# Shrine Bowl Analytics Competition - Exploratory Data Analysis

This notebook explores the competition datasets to understand:
1. Data structure and quality
2. Player linkage across datasets
3. Drill types and tracking data characteristics
4. Target variable (NFL rookie outcomes) distribution

**Goal**: Identify the most promising features and analysis paths for the PTP Score model.


In [None]:
import polars as pl
import matplotlib.pyplot as plt
import numpy as np
from pathlib import Path
import sys

# Add src to path for imports
sys.path.insert(0, str(Path.cwd().parent))

from src.data.pipeline import DataPipeline, load_all_data

# Set style
plt.style.use('seaborn-v0_8-darkgrid')
plt.rcParams['figure.figsize'] = (12, 6)
plt.rcParams['font.size'] = 11

# Initialize pipeline
pipeline = DataPipeline(data_dir='../Shrine Bowl Data')

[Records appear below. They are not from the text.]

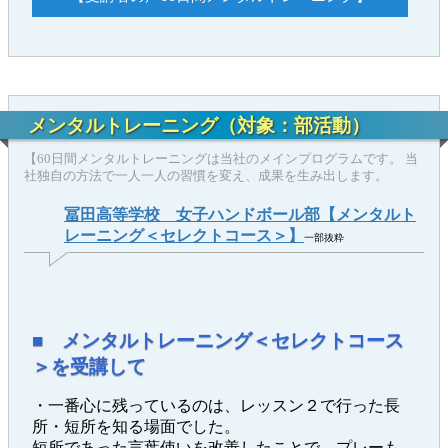
メンタルトレーニング（対象：部活動）
【60日間メンタルトレーニングは当社のメインプログラムです。 当
社独自の方法で一人一人の習慣を変え、成果を生み出します。
冨田高等学校 女子ハンドボール部【メンタルト
レーニング＜セレクトコース＞】
一部抜粋
■ メンタルトレーニング＜セレクトコース
＞を受講して
・一番心に残っているのは、レッスン２で行った長
所・短所を知る場面でした。
短所であった言葉使いを改善したことで、プレーも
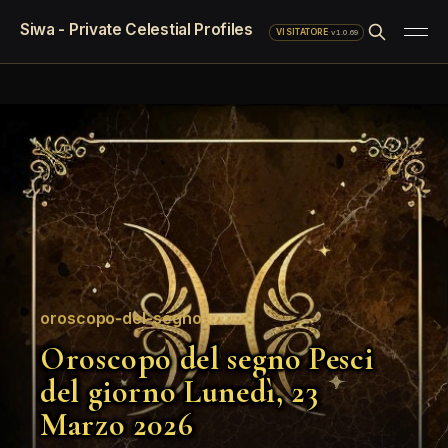
Siwa - Private Celestial Profiles
·
v1.0.69
VISITATORE
oroscopo-del-segno
Oroscopo del segno Pesci
del giorno Lunedì, 23
Marzo 2026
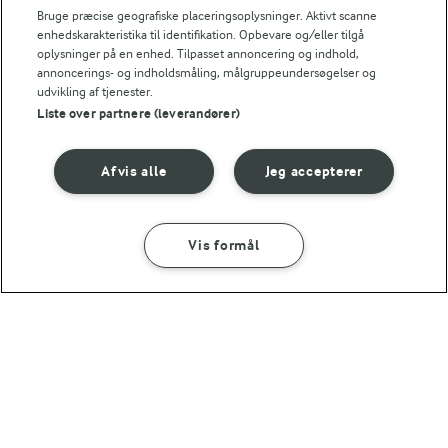
Bruge præcise geografiske placeringsoplysninger. Aktivt scanne
enhedskarakteristika til identifikation. Opbevare og/eller tilgå
oplysninger på en enhed. Tilpasset annoncering og indhold,
annoncerings- og indholdsmåling, målgruppeundersøgelser og
udvikling af tjenester.
Liste over partnere (leverandører)
4 TIMER
Moules frites
Afvis alle
Jeg accepterer
(12)
Vis formål
SÅDAN GØR DU
INGREDIENSER
For at se denne video skal du give tilladelse
til de nødvendige cookies.
45 MIN
Muslinger og spaghetti i ostesauce
GIV TILLADELSE HER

print('Data Pipeline Initialized')
print(f'Practice files: {len(pipeline.list_practice_files())}')
print(f'Game files: {len(pipeline.list_game_files())}')


## 1. Dataset Overview


In [None]:
# Load all static datasets
data = load_all_data('../Shrine Bowl Data')

print('=== DATASET SHAPES ===')
for name, df in data.items():
    print(f'{name}: {df.shape}')


In [None]:
# Player data overview - check column coverage
players = data['players']
print('=== PLAYER DATA COLUMN COVERAGE ===')
for col in players.columns:
    non_null = players.select(pl.col(col).is_not_null().sum()).item()
    pct = 100 * non_null / len(players)
    if pct > 50:  # Only show well-populated columns
        print(f'{col}: {non_null}/{len(players)} ({pct:.0f}%)')


## 2. Target Variable Analysis (NFL Rookie Outcomes)


In [None]:
# Rookie stats - our prediction target
rookie = data['rookie_stats']

print('=== ROOKIE STATS SUMMARY ===')
print(f'Total players with rookie data: {len(rookie)}')
print(f"\nRookie seasons: {rookie.select('rookie_season').unique().sort('rookie_season').to_series().to_list()}")
print(f"\nPositions: {rookie.select('position').unique().to_series().to_list()}")


In [None]:
# Total snaps distribution - key outcome variable
fig, axes = plt.subplots(1, 2, figsize=(14, 5))

# Raw distribution
snaps = rookie.select('total_snaps').to_series().to_numpy()
axes[0].hist(snaps, bins=50, edgecolor='black', alpha=0.7, color='#2c5f2d')
axes[0].set_xlabel('Total Rookie Snaps')
axes[0].set_ylabel('Count')
axes[0].set_title('Distribution of NFL Rookie Year Snaps')
axes[0].axvline(np.median(snaps), color='red', linestyle='--', label=f'Median: {np.median(snaps):.0f}')
axes[0].legend()

# Log-transformed
log_snaps = np.log1p(snaps)
axes[1].hist(log_snaps, bins=30, edgecolor='black', alpha=0.7, color='#4a7c59')
axes[1].set_xlabel('Log(Total Snaps + 1)')
axes[1].set_ylabel('Count')
axes[1].set_title('Log-Transformed Snaps (Better for Modeling)')

plt.tight_layout()
plt.show()

print(f'Snaps Statistics:')
print(f'  Min: {np.min(snaps)}')
print(f'  Max: {np.max(snaps)}')
print(f'  Mean: {np.mean(snaps):.1f}')
print(f'  Median: {np.median(snaps):.1f}')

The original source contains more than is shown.